Buradasınız
1 Mayıs’ın Doğuşunu Hatırlamak
Kocaeli’den bir petrokimya işçisi
1800’lü yıllar işçiler için vahşice sömürünün, kölece çalışma koşullarının yaşandığı dönemlerdi. Bugün de o yıllara benzer bir şekilde insanlık olarak büyük çalkantıların yaşandığı, sermayenin işçi sınıfının haklarına saldırdığı ve vahşi sömürü koşullarını dayattığı bir dönemden geçiyoruz. Gelişmiş olanlar dâhil tüm ülkelerde yaşam standartlarının düştüğü; işsizlik, gelecek kaygısı ve toplumsal huzursuzluğun yükseldiği bir dönemde 2018 1 Mayıs’ına doğru gidiyoruz. Geçmişte sömürü düzenine karşı verilen 8 saatlik işgünü mücadelesini ve 1 Mayıslarda yürütülen kitlesel eylem ve grevleri hatırlamak bu gün yaşanan saldırılardan çıkış yolu bulmak için bizlere ışık tutacaktır. Zira 1 Mayıs, 1886 yılında işçilerin çalışma koşullarına karşı yürüttüğü 8 saatlik işgünü mücadelesinden günümüze dek uzanan bir mücadele geleneğidir.
Kısaca 8 saatlik işgünü mücadelesi
1880’lerin ortasına doğru Amerika’da sanayide çalışan işçi sayısı 4-5 milyon civarındaydı. Aynı yıllarda çalışan çocuk işçilerin sayısı 1 milyonun üzerindeydi. İşçi sınıfı oldukça ağır koşullar altında, herhangi bir sosyal güvenceden yoksun, sendikasız ve düşük ücretler karşılığında günde 12 saatten fazla çalışıyordu. Çocuklar da dâhil kadınlar ve erkekler günde 14-16 saat çalışıyor, tek bir odada 50 işçi yatıp kalkıyordu. Çocuklar makine başında yemek yiyemedikleri için bitkin düşüyor ve uzun süre ayakta kaldıklarından o yaşta türlü hastalıklara maruz kalıyorlardı. İşçiler sefalet içinde bir yaşam sürüyorlardı; yaşadıkları evlere ev demek, yediklerine yemek demek mümkün değildi. Fabrikaların etraflarına veya şehrin dışına kurulu barakalar ya kendilerinin değil ya da ipotekliydi.
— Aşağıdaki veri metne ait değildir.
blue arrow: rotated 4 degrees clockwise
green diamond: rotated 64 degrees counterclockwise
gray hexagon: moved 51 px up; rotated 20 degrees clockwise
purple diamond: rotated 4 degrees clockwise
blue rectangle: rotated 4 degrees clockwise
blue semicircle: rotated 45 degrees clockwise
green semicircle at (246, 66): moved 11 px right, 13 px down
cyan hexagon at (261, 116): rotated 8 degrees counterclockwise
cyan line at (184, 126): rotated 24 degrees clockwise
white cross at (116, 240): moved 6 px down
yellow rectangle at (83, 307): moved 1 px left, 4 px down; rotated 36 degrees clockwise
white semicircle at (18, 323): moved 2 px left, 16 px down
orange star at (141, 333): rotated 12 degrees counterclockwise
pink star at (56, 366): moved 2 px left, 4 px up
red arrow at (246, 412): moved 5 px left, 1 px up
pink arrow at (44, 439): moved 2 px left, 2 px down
Hemen tüm işçiler borçlarını ödeyemedikleri için bu barakaları da bir süre sonra kaybediyorlardı. En önemlisi de işçiler ağır çalışma koşullarından ötürü erken yaşlarda göçüp gidiyorlardı.
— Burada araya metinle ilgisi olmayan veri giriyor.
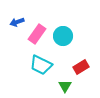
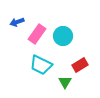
red rectangle: moved 1 px left, 2 px up
green triangle: moved 4 px up
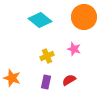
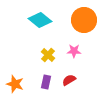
orange circle: moved 3 px down
pink star: moved 2 px down; rotated 16 degrees counterclockwise
yellow cross: moved 1 px right, 1 px up; rotated 24 degrees counterclockwise
orange star: moved 3 px right, 6 px down
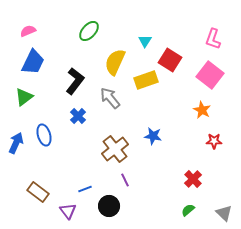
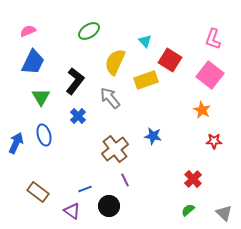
green ellipse: rotated 15 degrees clockwise
cyan triangle: rotated 16 degrees counterclockwise
green triangle: moved 17 px right; rotated 24 degrees counterclockwise
purple triangle: moved 4 px right; rotated 18 degrees counterclockwise
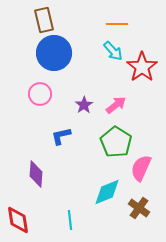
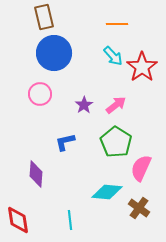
brown rectangle: moved 3 px up
cyan arrow: moved 5 px down
blue L-shape: moved 4 px right, 6 px down
cyan diamond: rotated 28 degrees clockwise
1856 yıllında vahşi çalışma koşullarına karşı Avustralyalı işçiler 8 saatlik işgünü için toplantılar yapıp, eğlenceler ve gösteriler düzenleyerek 8 saatlik işgünü mücadelesinin ateşini yaktılar. Daha sonra 1866 yılına gelindiğinde Uluslararası İşçi Birliği (I. Enternasyonal) dünya işçilerine 8 saatlik işgünü için mücadele çağrısı yaparak tüm dünyada mücadele ateşini coşturmuştur. Nitekim Amerika’da 1860’ların ikinci yarısından sonra peş peşe gelen grevler ve 1 Mayıs 1886 kalkışması yaşandı.
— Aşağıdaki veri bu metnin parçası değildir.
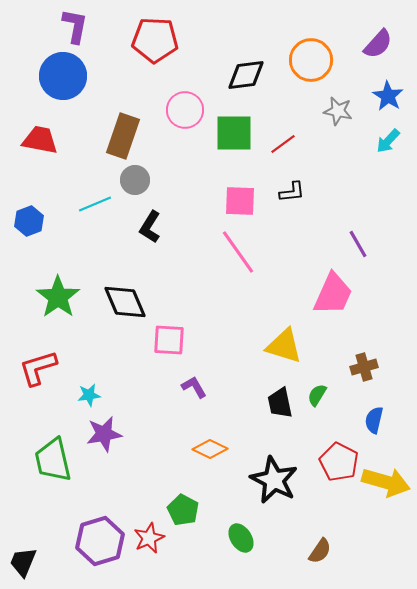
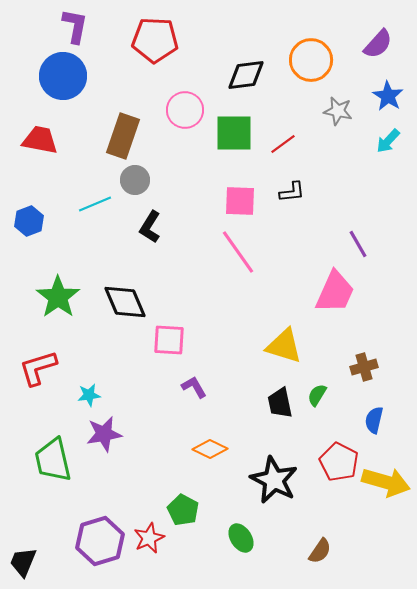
pink trapezoid at (333, 294): moved 2 px right, 2 px up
1886 yılının 1 Mayıs’ında Amerika’nın her yerinde işçiler grevler, mitingler ve eylemler düzenlediler. 8 saatlik işgünü talebinde bulundular. Chicago’da 200 bin işçi iş bıraktı. 8 saatlik işgünü için birleştiler. Burjuvazi gösteriyi bomba atarak sabote etmeye çalıştı. Ardından 4 işçi önderini idam etti. Binlerce işçiyi işten attı, yüzlercesini kara listelere aldı. Bu muazzam kalkışma sınıf mücadelesinin sert karakterini açığa vurmuştu. Öyle ki işçi sınıfının önderi Friedrich Engels, “1 Mayıs 1886’dan önce hiç kimse hareketin böylesine kısa zamanda öylesine karşı konulamayacak bir güçle patlayacağını, hızla yayılacağını ve Amerikan toplumunu temellerinden sarsacağını tahmin etmemişti” diye yazacaktı. II. Enternasyonal 1889 yılında Fransız bir işçi temsilcisinin önerisiyle 1 Mayıs’ı işçi sınıfının uluslararası birlik, mücadele ve dayanışma günü ilan etti.
1 Mayıs’ın öğrettikleri
Kapitalist sınıf dünyanın her ülkesinde işçi sınıfının emek gücünü sömürerek zenginleşmektedir. İşçi sınıfı her ülkede karın tokluğuna, uzun saatler boyunca kapitalistlerin kârını artırmak için çalışmaktadır. Kapitalist sınıfın bütün tarihi işçi sınıfının sömürüsü üzerine inşa edilmiştir.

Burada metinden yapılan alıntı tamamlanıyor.